Не могла теперь толком ответить.
Дуся повалилась на подушки и тихо-горько разрыдалась. Господи, чего б она теперь не сделала, останься только Коляй живой! Разве сказала бы ему когда-нибудь, что мать его – ведьма и жадная гнида? Разве стала бы слушать Марусю, которая повторяла изо дня в день: «Дурака своего не можешь тряхнуть хорошенько! Бабка его на золоте дрыхнет, а вы вон в домёшке поганом ютитесь!» Разве домик у них – поганый? За два лета срубил его Коляй с дружками, грыжу заработал, но просторную избу-пятистенок поставил, окнами на восток, на раннюю зарю, каждое утро, зимой ли, летом ли, а солнышко первым делом заглядывает к ним в окна, золотит подоконники, на которых даже в самые студеные зимние дни зацветала герань. И разве не он, Коляй, выложил своими руками русскую печь с чудными на ней полатями, где сколько раз прожаривались от любой простудной хвори падкие на болезни Дуняшка и Гошик? И разве не он, Коляй, ночи не спал, глаз не смыкал, когда Дуняшка, трехлетняя мученица, металась в жару от воспаления легких, и, случись с ней плохое, – чувствовалось, не жилец на свете и сам Коляй?

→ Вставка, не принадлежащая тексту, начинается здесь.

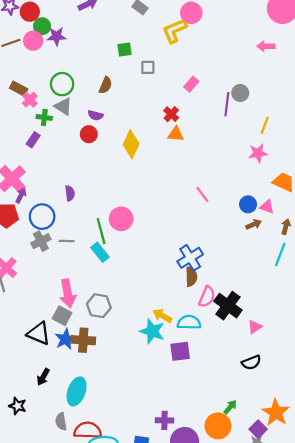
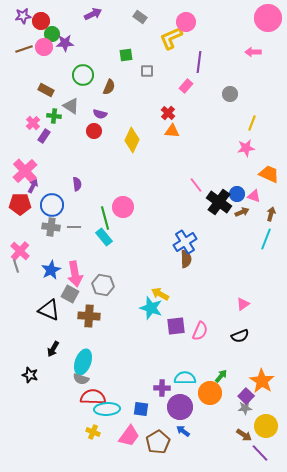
green circle: (62, 84) -> (83, 75), moved
brown rectangle: (19, 89) -> (46, 90), moved
pink cross: (30, 100) -> (33, 123), moved
purple line: (227, 104) -> (199, 62), moved
gray cross: (41, 241) -> (51, 227), turned 36
pink semicircle: (207, 297) -> (200, 331), moved
black cross: (228, 306) -> (219, 202), moved
cyan semicircle: (189, 322) -> (185, 378), moved
blue star: (65, 339) -> (51, 270), moved
gray semicircle: (61, 421) -> (81, 379), moved, turned -63

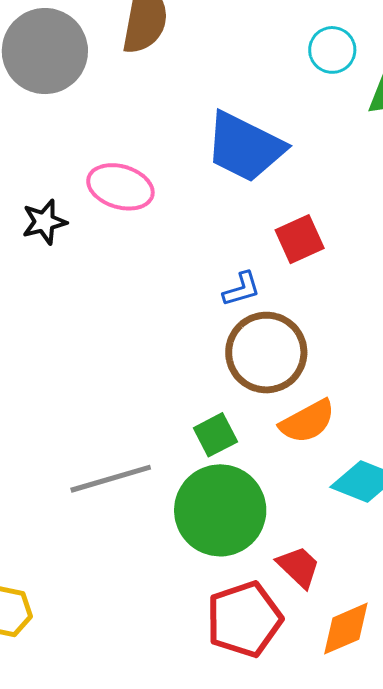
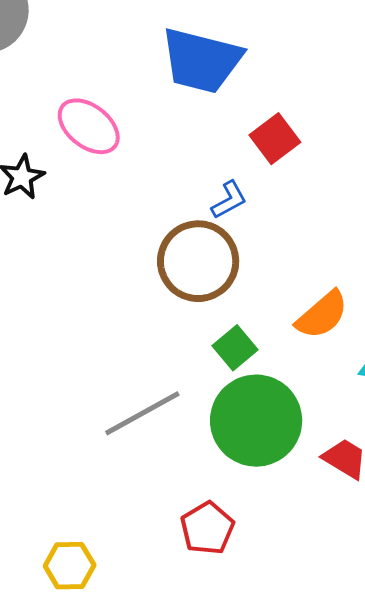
pink ellipse: (120, 187) -> (89, 126), turned 34
brown circle: (266, 353) -> (198, 261), moved
red pentagon: (244, 619) -> (207, 528), moved, size x0.7

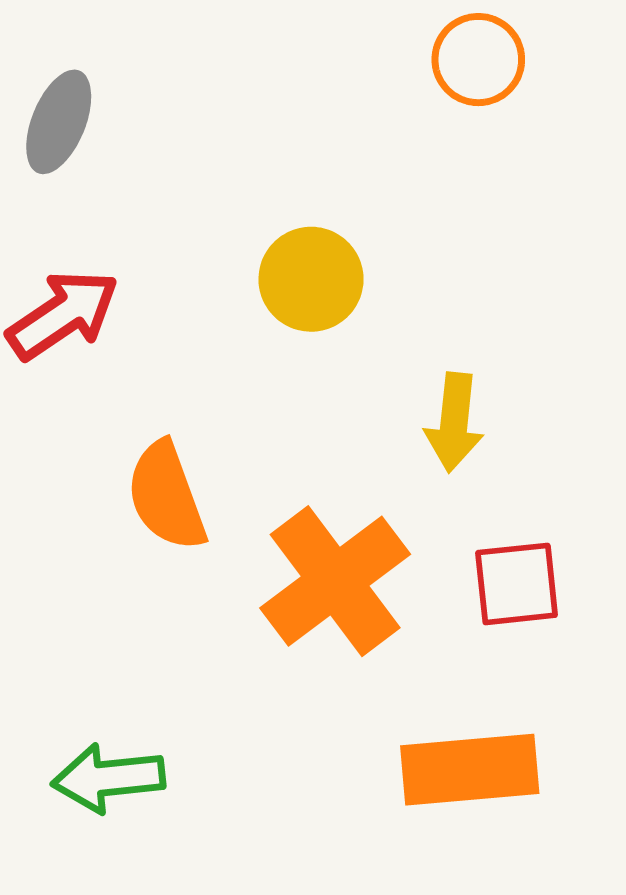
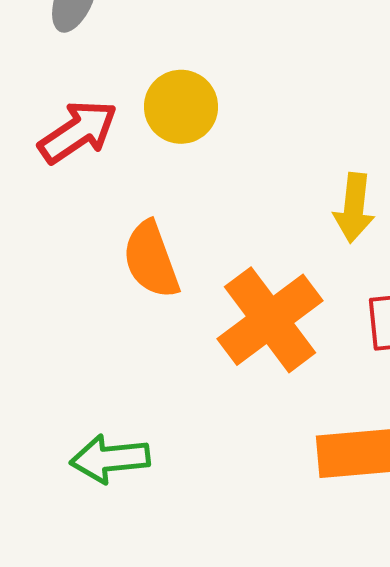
yellow circle: (311, 279) -> (181, 107), moved

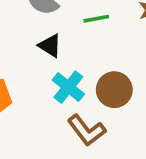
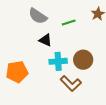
cyan cross: (68, 87) -> (58, 61), turned -36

Как оглянешься на жизнь, так сразу видно: главой во всем был работящий, неприметный, не падкий на слова, безотказный и добрый Коляй. А все же кто командовал в доме? Кто все время покрикивал? Кто требовал денег? Постоянных обнов? Кто нещадно ругал и наказывал детей? Кто – прав или не прав – всегда стоял на своем? Она, Дуся. Это она все годы, что жили вместе, хотела поставить Коляя на такое место, загнать в такой угол, чтоб он не мог и слова пикнуть. А зачем? Почему? Сама теперь не знала. Нет, знала: хозяйкой хотела быть. Что сказала – закон. Что решила – то сделала. Что захотела – тому и быть.
И вот – добилась. Поставила на своем. Подрезала сук, на котором сидела. И детей в пропасть толкнула. И сама на дно покатилась. И Коляя в живых нет…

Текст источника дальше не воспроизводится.